No amplo, profundo e rico mundo da imagem, outro personagem desperta emoções e sensações no cinema construindo e reconstruindo a história: o som. Ver um filme também é ouvir um filme porque a trilha sonora é tão fundamental quanto o conjunto de planos, enquadramentos, movimentos de câmera, tipos de lente e tipos de iluminação.
Os autores da turma de ficção do Revelando os Brasis VI tiveram no sábado (19/08) a primeira aula de som com Márcio Câmara. As Oficinas de Realização Audiovisual começaram no dia 14/08 e prosseguirão até 27/08, no Canal Futura, no Rio de Janeiro.

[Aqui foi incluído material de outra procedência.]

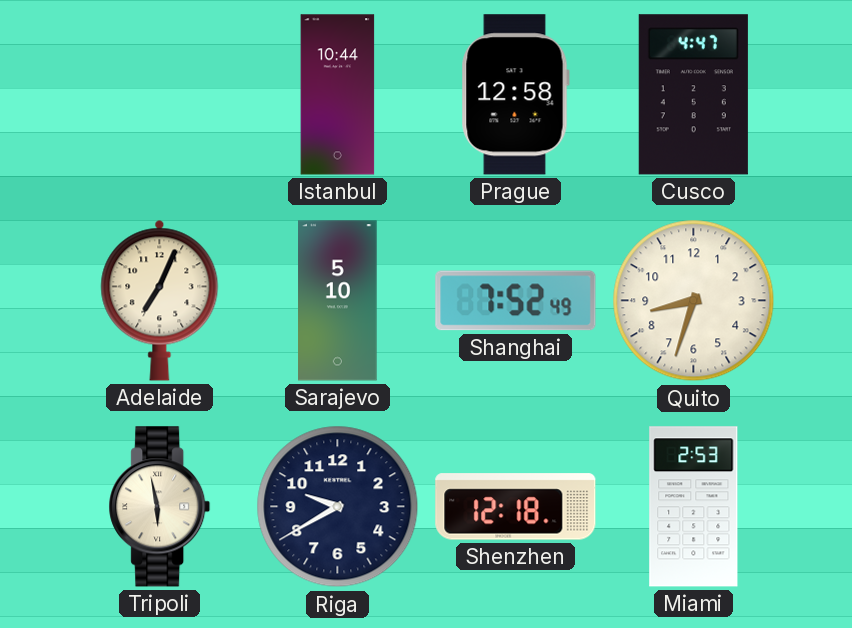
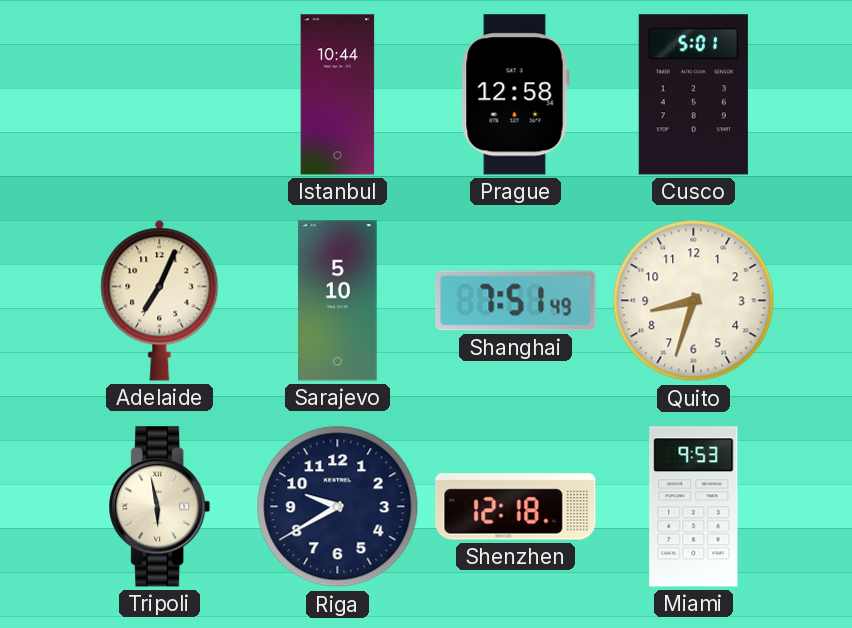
Cusco: 4:47 -> 5:01
Shanghai: 7:52 -> 7:51
Miami: 2:53 -> 9:53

Para falar sobre o assunto, o professor fez uma retrospectiva histórica do som no cinema. Um dos períodos apresentados foi o da transição do cinema mudo (que o especialista prefere chamar de cinema surdo pois desde o final do século XIX as exibições eram acompanhadas por músicos contratados para tocar durante a sessão) e o cinema falado. Transição nada fácil para roteiristas, atores, diretores, produtores e técnicos da época. Muitos profissionais tiveram resistência e dificuldade de adaptação à nova linguagem e, alguns, até perderam espaço no setor.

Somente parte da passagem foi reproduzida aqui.